Bloqueio naval deixa 20 navios retidos em importante porto iraniano

As Forças Armadas norte-americanas adiantaram hoje que, devido ao bloqueio naval imposto ao Irão, cerca de 20 navios estão retidos no porto de Chah Bahar, o único porto com acesso direto ao oceano Índico.

Este porto é um importante centro de comércio com países do Sul e Centro da Ásia, noticiou a agência Efe.

"Antes do bloqueio americano ao Irão, o porto de Chah Bahar tinha uma média de cinco navios ancorados diariamente. Hoje, mais de 20 embarcações permanecem retidas", indicou o Comando Central dos Estados Unidos (Centcom) na rede social X.

As Forças Armadas norte-americanas acrescentaram que o bloqueio naval aos portos iranianos, em vigor desde 13 de abril, praticamente paralisou o comércio da República Islâmica.

O porto de Chah Bahar é considerado estratégico por ser a única saída do Irão para o oceano Índico, permitindo ao país manter rotas comerciais sem depender do Estreito de Ormuz.

Além disso, serve como corredor fundamental para o Afeganistão e para a Ásia Central, facilitando o intercâmbio de mercadorias na região.
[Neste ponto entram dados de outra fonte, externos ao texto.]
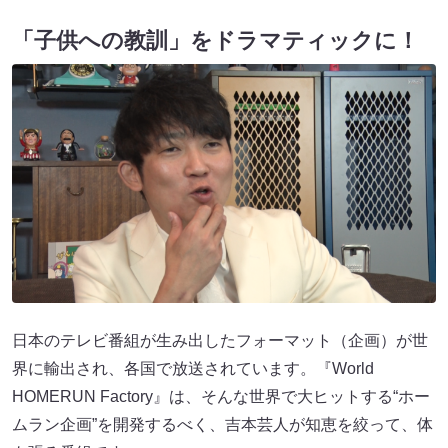
「子供への教訓」をドラマティックに！
日本のテレビ番組が生み出したフォーマット（企画）が世
界に輸出され、各国で放送されています。『World
HOMERUN Factory』は、そんな世界で大ヒットする“ホー
ムラン企画”を開発するべく、吉本芸人が知恵を絞って、体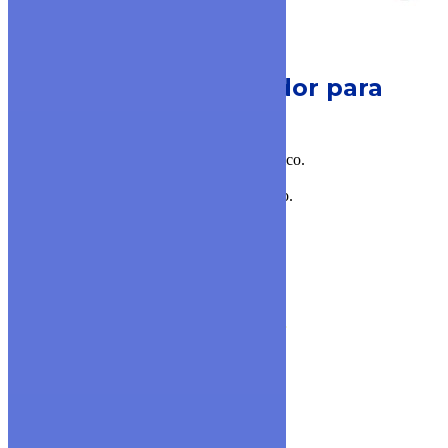
MODELO KK-12S
Medidor para
agua caliente
▪ Medidor para agua caliente tipo chorro único.
▪ Resiste temperaturas de hasta 90°.
▪ Cuerpo de bronce y cierre de polipropileno.
▪ Diámetros disponibles: 1/2”.
▪ Ratio de trabajo disponible: R160.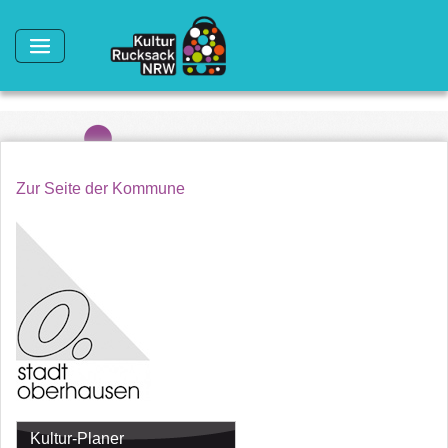
Direkt zum Inhalt
Zur Seite der Kommune
Kultur-Planer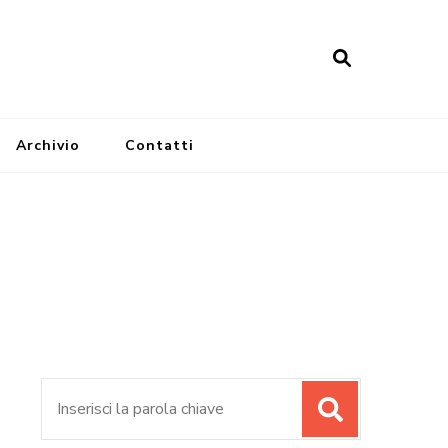
Archivio
Contatti
Cerca: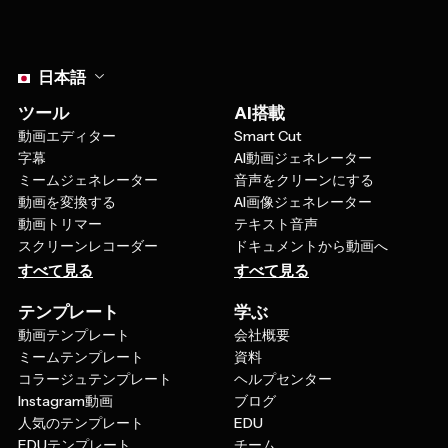
Select language
日本語
ツール
AI搭載
動画エディター
Smart Cut
字幕
AI動画ジェネレーター
ミームジェネレーター
音声をクリーンにする
動画を変換する
AI画像ジェネレーター
動画トリマー
テキスト音声
スクリーンレコーダー
ドキュメントから動画へ
すべて見る
すべて見る
テンプレート
学ぶ
動画テンプレート
会社概要
ミームテンプレート
資料
コラージュテンプレート
ヘルプセンター
Instagram動画
ブログ
人気のテンプレート
EDU
EDUテンプレート
チーム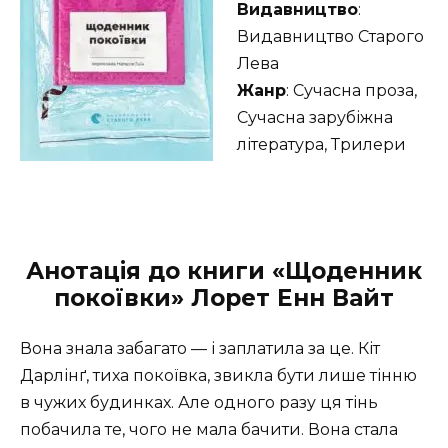
Видавництво
:
Видавництво Старого
Лева
Жанр
: Сучасна проза,
Сучасна зарубіжна
література, Трилери
Анотація до книги «Щоденник
покоївки» Лорет Енн Вайт
Вона знала забагато — і заплатила за це. Кіт
Дарлінґ, тиха покоївка, звикла бути лише тінню
в чужих будинках. Але одного разу ця тінь
побачила те, чого не мала бачити. Вона стала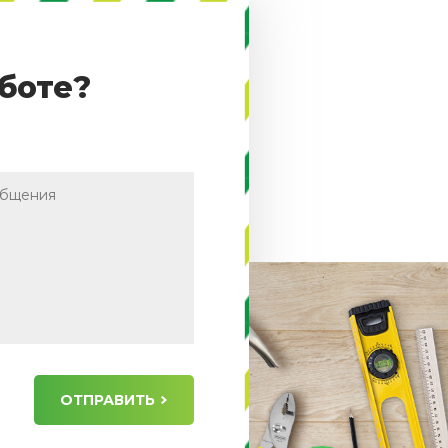
боте?
ОТПРАВИТЬ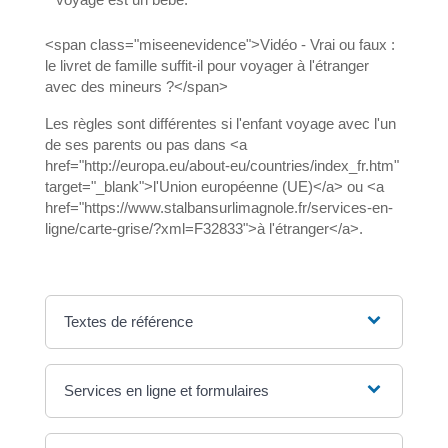
<span class="miseenevidence">Vidéo - Vrai ou faux :
le livret de famille suffit-il pour voyager à l'étranger
avec des mineurs ?</span>
Les règles sont différentes si l'enfant voyage avec l'un
de ses parents ou pas dans <a
href="http://europa.eu/about-eu/countries/index_fr.htm"
target="_blank">l'Union européenne (UE)</a> ou <a
href="https://www.stalbansurlimagnole.fr/services-en-
ligne/carte-grise/?xml=F32833">à l'étranger</a>.
Textes de référence
Services en ligne et formulaires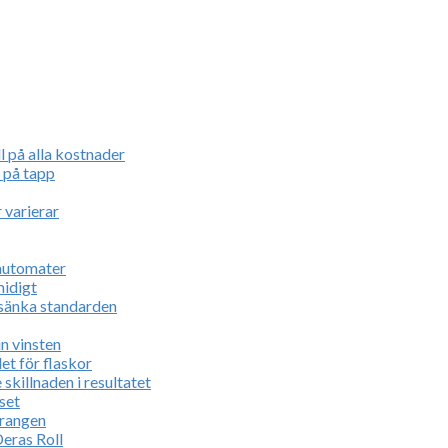
l på alla kostnader
 på tapp
 varierar
kautomater
midigt
 sänka standarden
n vinsten
let för flaskor
 skillnaden i resultatet
set
aurangen
eras Roll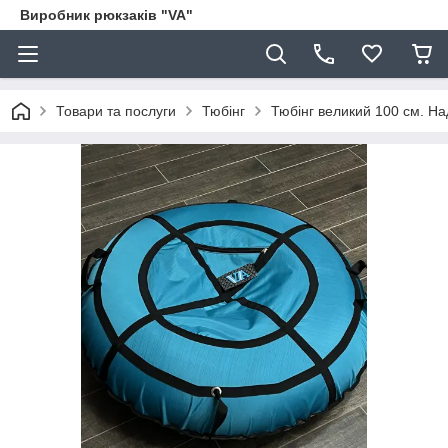
Виробник рюкзаків "VA"
Товари та послуги
Тюбінг
Тюбінг великий 100 см. Над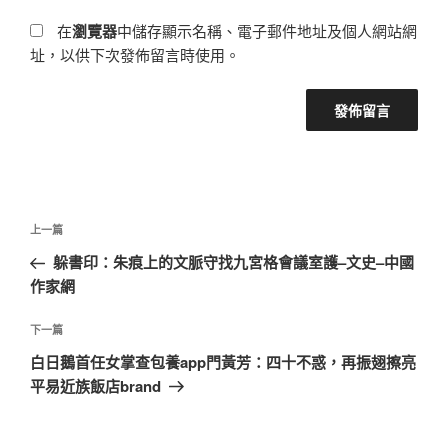
在
瀏覽器
中儲存顯示名稱、電子郵件地址及個人網站網
址，以供下次發佈留言時使用。
文
上
上一篇
章
一
躲書印：朱痕上的文脈守找九宮格會議室護–文史–中國
導
篇
作家網
覽
文
章
下
下一篇
一
白日鵝首任女掌查包養app門黃芳：四十不惑，再振翅擦亮
篇
平易近族飯店brand
文
章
O Centcom intercetou hoje de manhã um navio comercial no mar Arábico por suspeita de se dirigir para o Irão, embora tenha sido libertado depois de se ter constatado que não tinha como destino um porto iraniano.

Na segunda-feira, o Centcom informou que um contratorpedeiro da Marinha dos EUA deteve o petroleiro M/T Stream, de bandeira iraniana, somando-se a pelo menos dois navios de carga iranianos apreendidos nas semanas anteriores em operações americanas.

O bloqueio naval norte-americano aos portos iranianos persiste, enquanto as negociações para um acordo continuam paralisadas, após o adiamento da segunda ronda de negociações, agendada para o passado fim de semana em Islamabade.

As autoridades da República Islâmica exigiram que Washington termine o bloqueio do Estreito de Ormuz como condição para o avanço das negociações sobre o fim do conflito.